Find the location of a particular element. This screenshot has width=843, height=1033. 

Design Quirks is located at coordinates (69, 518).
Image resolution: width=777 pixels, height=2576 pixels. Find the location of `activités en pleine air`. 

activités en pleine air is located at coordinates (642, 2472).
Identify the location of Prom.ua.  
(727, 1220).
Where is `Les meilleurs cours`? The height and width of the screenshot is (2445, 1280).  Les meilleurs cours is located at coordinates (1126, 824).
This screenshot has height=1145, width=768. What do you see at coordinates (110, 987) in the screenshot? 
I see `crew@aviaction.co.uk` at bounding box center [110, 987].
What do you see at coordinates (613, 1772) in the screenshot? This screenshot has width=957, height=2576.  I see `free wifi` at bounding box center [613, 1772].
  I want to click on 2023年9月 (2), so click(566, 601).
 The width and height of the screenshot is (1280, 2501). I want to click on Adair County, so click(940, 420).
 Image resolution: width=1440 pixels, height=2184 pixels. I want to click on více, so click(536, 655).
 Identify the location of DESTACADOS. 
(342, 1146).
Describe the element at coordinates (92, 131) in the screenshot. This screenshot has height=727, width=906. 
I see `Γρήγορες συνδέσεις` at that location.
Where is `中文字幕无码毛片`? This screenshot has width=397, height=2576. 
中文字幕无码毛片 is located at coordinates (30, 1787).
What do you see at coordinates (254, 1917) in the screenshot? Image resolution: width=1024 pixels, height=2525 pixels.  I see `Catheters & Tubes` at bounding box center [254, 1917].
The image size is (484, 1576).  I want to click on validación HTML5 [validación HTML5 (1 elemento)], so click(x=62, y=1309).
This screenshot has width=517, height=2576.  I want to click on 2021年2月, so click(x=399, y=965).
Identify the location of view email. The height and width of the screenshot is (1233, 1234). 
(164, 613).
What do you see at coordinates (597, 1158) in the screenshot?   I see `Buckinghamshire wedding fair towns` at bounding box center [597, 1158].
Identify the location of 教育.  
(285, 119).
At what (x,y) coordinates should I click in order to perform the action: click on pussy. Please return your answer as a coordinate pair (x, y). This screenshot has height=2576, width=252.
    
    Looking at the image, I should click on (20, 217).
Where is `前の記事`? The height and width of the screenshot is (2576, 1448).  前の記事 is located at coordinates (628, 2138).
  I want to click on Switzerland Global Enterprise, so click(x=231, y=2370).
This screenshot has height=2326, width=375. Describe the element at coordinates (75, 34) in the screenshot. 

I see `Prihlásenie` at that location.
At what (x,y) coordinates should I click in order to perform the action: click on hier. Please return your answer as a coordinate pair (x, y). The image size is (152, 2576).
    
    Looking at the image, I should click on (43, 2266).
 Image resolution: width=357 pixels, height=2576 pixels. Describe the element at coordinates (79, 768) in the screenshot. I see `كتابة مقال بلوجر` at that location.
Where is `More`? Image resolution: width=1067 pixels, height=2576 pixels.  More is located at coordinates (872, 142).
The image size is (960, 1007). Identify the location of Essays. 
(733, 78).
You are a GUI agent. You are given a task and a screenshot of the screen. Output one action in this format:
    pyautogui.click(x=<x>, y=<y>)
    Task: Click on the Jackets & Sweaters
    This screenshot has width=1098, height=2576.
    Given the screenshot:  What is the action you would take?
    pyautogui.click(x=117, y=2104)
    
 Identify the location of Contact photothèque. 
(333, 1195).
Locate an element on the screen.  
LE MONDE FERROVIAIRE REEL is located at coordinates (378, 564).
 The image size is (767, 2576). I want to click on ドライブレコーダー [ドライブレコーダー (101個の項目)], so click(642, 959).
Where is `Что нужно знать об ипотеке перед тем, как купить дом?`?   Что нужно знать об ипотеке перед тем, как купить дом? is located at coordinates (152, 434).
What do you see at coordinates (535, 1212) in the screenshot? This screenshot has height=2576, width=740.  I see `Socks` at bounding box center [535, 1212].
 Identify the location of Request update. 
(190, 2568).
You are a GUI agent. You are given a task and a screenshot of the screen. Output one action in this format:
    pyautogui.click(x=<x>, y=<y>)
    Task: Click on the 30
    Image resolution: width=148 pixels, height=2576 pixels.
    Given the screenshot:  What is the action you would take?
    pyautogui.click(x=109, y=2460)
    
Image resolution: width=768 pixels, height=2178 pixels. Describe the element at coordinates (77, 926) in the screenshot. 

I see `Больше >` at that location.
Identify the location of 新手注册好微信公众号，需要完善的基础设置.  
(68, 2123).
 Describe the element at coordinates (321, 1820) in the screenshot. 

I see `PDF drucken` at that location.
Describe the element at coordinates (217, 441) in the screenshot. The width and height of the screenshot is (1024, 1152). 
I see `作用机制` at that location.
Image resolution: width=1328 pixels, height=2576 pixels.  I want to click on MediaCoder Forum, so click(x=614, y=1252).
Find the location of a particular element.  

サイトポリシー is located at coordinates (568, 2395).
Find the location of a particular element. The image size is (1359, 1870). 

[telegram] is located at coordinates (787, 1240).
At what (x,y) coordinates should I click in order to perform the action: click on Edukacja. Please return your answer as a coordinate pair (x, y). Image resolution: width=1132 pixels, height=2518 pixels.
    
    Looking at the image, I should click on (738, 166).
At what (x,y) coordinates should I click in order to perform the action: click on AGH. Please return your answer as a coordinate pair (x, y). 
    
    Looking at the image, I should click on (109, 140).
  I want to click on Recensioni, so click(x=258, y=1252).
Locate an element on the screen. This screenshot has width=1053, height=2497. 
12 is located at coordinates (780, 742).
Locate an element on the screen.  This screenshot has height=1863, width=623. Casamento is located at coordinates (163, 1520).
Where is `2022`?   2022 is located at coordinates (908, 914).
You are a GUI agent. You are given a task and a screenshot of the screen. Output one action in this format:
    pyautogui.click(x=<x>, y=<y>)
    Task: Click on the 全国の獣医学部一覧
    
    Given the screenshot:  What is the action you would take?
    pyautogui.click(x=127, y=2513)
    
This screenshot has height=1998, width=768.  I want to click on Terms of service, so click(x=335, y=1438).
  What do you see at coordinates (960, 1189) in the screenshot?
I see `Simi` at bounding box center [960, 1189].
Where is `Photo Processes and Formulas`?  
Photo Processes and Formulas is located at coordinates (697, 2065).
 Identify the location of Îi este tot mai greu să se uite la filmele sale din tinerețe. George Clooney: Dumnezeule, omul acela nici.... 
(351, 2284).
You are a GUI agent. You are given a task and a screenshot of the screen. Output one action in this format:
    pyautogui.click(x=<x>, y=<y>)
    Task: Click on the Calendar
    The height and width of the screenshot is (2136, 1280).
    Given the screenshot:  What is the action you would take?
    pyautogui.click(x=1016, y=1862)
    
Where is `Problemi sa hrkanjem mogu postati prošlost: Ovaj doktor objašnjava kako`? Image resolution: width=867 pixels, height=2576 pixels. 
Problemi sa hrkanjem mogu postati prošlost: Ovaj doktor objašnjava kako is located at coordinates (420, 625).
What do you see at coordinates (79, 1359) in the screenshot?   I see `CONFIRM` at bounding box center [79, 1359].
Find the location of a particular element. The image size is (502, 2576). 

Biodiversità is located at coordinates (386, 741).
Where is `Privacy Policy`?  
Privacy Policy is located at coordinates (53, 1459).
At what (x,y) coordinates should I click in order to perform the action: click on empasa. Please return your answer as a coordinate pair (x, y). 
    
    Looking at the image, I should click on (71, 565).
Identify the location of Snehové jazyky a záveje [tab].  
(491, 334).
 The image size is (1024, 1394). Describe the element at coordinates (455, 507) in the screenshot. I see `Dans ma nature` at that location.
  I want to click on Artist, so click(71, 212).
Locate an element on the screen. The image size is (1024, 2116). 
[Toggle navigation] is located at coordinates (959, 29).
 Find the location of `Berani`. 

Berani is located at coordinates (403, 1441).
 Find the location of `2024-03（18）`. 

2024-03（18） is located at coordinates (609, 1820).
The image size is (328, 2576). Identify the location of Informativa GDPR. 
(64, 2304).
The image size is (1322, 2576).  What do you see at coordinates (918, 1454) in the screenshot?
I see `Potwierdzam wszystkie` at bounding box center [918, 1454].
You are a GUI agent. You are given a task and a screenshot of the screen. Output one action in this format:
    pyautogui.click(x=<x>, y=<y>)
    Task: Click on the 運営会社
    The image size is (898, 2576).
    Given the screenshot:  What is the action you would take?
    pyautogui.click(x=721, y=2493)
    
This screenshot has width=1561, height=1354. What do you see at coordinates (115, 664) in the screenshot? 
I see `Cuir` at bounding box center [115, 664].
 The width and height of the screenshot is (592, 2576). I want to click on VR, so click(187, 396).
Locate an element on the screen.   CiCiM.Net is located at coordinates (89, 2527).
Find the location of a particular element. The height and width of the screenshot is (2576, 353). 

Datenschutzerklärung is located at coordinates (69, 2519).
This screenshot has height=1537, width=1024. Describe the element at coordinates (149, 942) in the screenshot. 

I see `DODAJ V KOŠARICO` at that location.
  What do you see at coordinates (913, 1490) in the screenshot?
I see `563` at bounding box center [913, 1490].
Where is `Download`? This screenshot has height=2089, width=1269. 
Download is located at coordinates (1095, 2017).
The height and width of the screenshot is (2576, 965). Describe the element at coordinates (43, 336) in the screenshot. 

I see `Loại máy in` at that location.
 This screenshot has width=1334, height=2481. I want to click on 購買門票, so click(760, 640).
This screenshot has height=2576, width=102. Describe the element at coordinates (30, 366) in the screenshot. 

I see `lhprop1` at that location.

**WHAT NEEDS TO BE DONE**
Copy exactly, and only, the lines from the one containing "This screenshot has height=2576, width=102." through the last line of the listing.

**YOUR SOLUTION**
This screenshot has height=2576, width=102. Describe the element at coordinates (30, 366) in the screenshot. 

I see `lhprop1` at that location.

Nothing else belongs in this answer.